Muchas gracias a todos
Me gusta la frase de Mabsurda. Pero nececito un dicho español.  Lo de Maximino esta muy bueno. Pero el agua no tiene una connotación pejorativa.
En aleman: Die Schweine haben in diesem Zusammenhang eine sehr negative Bedeutung. 
Das Sprichwort wird in dem folgenden Kontext verwendet:
Eine Person macht aus niedrigen Beweggründen (innoble motivo) auf einem niedrigen Niveau (nivel bajo) eine unqualifizierte Bemerkung (comentarios poco refinados) 
Der Spruch  mit der Wildsau wird dann als Antwort verwendet.

Muchas gracias de antemano

Osa Menor


----------



## Alemanita

Schön, dass dir meine Übersetzung gefallen hat.

Ein weiterer Vorschlag:

Los perros ladran, la caravana pasa.

Und wenn die Hunde (minderwertige Geschöpfe) auch noch so sehr kläffen, die Karawane zieht unbeirrt ihres Weges.

Obwohl arabischen Ursprungs, ist dieser refrán auf Spanisch doch sehr verbreitet. Variante: Ladran, señal de que cabalgamos. Irrtümlich in der Variante: Ladran, Sancho, señal que cabalgamos. Cervantes hat nichts derartiges geschrieben.

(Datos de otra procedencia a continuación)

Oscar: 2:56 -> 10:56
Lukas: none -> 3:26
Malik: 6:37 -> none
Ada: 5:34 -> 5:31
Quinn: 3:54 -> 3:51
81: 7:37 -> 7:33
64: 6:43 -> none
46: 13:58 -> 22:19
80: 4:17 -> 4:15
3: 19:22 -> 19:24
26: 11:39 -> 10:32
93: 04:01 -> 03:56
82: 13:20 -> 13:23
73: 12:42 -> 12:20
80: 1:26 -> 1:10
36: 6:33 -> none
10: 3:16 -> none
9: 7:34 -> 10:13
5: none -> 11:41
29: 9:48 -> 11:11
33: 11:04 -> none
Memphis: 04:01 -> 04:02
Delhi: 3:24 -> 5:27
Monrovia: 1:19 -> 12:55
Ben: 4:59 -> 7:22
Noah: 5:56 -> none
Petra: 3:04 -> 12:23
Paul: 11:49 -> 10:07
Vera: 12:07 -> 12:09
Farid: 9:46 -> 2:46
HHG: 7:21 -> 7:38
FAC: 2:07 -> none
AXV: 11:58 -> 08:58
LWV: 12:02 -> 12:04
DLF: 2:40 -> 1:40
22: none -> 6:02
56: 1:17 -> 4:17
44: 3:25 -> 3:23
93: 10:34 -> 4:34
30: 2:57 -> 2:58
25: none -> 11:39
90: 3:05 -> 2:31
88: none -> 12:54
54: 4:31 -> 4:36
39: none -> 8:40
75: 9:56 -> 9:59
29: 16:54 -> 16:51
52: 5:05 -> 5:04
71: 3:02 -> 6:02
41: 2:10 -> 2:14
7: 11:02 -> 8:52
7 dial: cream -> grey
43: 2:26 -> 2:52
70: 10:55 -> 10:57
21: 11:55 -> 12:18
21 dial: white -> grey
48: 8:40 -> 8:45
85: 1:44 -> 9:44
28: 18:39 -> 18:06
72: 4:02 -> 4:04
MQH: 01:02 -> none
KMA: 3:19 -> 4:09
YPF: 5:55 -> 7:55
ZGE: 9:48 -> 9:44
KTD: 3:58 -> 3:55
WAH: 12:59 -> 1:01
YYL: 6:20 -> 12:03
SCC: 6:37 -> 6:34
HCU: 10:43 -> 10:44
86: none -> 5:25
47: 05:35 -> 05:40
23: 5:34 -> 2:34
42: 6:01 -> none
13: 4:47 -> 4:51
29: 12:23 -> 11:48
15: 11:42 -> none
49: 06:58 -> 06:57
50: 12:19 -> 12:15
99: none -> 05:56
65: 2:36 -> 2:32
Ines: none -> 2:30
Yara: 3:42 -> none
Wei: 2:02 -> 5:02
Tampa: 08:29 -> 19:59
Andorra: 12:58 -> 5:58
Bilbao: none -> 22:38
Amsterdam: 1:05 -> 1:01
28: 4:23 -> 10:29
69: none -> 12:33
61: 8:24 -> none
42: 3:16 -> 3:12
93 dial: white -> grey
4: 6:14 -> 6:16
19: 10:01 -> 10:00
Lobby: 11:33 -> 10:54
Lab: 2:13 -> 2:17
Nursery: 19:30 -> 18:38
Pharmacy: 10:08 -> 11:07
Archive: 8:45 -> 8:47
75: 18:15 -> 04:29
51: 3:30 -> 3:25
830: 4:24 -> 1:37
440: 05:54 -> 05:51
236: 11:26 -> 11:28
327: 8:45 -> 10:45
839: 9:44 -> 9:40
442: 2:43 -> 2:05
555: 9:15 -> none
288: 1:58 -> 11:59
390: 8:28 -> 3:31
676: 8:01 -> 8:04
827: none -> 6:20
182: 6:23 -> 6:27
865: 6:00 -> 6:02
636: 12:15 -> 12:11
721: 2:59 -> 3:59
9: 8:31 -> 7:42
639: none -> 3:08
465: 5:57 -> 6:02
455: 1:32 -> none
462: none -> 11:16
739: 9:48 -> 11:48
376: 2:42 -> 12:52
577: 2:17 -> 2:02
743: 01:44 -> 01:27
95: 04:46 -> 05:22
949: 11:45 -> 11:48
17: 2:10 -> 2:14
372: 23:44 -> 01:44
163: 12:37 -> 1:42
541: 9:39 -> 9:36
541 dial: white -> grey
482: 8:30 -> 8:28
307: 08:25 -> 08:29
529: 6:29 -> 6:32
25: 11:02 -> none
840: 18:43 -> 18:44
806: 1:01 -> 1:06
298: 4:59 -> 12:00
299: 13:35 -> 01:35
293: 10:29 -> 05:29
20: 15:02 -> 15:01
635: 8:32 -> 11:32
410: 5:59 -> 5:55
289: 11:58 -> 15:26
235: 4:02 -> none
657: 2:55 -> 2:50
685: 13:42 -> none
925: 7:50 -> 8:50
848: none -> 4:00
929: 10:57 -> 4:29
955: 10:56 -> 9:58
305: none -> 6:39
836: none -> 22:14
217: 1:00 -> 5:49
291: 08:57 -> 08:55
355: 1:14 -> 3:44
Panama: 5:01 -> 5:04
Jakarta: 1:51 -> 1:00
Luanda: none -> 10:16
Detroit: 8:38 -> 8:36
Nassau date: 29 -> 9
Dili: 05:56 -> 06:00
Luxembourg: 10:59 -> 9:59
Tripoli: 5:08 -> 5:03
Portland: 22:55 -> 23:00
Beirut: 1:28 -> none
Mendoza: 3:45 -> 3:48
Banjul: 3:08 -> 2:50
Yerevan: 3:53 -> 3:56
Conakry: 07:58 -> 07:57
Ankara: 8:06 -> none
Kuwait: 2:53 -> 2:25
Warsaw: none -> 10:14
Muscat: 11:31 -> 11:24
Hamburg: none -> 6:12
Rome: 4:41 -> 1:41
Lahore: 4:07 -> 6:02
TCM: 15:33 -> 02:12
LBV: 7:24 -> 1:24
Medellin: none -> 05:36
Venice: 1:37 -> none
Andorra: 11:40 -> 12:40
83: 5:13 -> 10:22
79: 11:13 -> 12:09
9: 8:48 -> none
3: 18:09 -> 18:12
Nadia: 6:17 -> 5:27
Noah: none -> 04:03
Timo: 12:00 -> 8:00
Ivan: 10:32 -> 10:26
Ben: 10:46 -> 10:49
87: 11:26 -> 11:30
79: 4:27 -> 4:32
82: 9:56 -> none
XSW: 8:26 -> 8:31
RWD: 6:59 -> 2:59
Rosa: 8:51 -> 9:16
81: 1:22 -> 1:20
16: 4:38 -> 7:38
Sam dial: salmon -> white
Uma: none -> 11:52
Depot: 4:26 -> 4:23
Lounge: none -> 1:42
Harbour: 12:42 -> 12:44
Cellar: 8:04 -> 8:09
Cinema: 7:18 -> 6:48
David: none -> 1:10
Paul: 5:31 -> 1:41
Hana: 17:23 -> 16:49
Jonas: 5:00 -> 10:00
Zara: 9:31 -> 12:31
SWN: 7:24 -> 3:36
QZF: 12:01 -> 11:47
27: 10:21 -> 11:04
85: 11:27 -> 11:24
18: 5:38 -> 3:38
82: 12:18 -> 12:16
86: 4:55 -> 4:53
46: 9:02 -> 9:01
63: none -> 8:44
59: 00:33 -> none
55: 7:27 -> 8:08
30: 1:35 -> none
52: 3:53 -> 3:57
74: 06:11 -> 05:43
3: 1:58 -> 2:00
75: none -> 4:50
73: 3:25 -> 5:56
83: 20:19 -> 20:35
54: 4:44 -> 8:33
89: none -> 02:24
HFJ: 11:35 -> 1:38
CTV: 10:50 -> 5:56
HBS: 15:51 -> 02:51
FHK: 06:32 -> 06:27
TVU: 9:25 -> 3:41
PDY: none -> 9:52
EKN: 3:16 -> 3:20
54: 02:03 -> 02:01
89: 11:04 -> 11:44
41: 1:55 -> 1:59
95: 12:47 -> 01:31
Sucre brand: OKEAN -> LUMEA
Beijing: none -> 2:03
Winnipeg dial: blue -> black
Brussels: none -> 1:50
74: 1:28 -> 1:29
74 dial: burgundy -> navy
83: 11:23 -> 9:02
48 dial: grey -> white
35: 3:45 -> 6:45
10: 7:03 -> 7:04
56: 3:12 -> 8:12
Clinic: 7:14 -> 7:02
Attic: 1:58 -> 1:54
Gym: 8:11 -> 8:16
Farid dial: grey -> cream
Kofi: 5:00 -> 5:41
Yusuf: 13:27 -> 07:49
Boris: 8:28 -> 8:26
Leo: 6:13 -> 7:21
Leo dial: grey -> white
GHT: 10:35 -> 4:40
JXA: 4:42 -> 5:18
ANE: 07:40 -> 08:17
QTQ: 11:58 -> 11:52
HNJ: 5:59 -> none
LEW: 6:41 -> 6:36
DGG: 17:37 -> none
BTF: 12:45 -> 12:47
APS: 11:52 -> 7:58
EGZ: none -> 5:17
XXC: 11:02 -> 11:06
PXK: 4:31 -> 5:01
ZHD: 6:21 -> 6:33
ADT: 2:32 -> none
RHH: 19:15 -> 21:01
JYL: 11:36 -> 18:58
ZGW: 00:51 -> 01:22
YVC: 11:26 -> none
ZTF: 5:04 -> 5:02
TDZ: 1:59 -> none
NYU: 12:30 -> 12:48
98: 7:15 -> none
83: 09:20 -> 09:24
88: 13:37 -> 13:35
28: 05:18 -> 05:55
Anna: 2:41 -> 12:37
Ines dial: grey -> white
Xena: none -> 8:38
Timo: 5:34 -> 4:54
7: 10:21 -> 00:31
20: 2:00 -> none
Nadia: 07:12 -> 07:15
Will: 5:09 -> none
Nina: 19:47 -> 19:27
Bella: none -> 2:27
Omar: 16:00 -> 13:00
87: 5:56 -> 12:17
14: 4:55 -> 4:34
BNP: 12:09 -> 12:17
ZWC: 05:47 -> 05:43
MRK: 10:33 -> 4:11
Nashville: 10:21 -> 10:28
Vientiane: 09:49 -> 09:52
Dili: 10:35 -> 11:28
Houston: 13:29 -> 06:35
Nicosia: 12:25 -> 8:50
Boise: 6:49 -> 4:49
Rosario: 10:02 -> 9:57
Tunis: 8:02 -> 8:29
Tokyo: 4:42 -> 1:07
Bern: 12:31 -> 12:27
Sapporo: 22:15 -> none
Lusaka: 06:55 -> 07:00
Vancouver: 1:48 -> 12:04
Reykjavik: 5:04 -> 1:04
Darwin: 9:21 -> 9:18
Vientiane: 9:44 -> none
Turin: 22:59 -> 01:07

Hoffe wiederum, etwas beigetragen zu haben.


----------



## osa_menor

Alemanita said:


> Schön, dass dir meine Übersetzung gefallen hat.
> 
> Ein weiterer Vorschlag:
> 
> Los perros ladran, la caravana pasa.
> 
> Und wenn die Hunde (minderwertige Geschöpfe) auch noch so sehr kläffen, die Karawane zieht unbeirrt ihres Weges.
> 
> Obwohl arabischen Ursprungs, ist dieser refrán auf Spanisch doch sehr verbreitet. Variante: Ladran, señal de que cabalgamos. Irrtümlich in der Variante: Ladran, Sancho, señal que cabalgamos. Cervantes hat nichts derartiges geschrieben.
> 
> Hoffe wiederum, etwas beigetragen zu haben.



Vielen vielen Dank Alemanita,
Wenn das ein "Refran" ist, der in der ganzen Welt "hispanohablantes" verstanden wird, ist es genau der richtige. 

Los perros no tienen una connotación tan pejorative como la "Sau". El refran me cae bien. Los hispanohablantes pueden ser muy sensible. 
Ich möchte ihre Gefühle nicht verletzen, aber manchmal muss man sich seiner Haut wehren. 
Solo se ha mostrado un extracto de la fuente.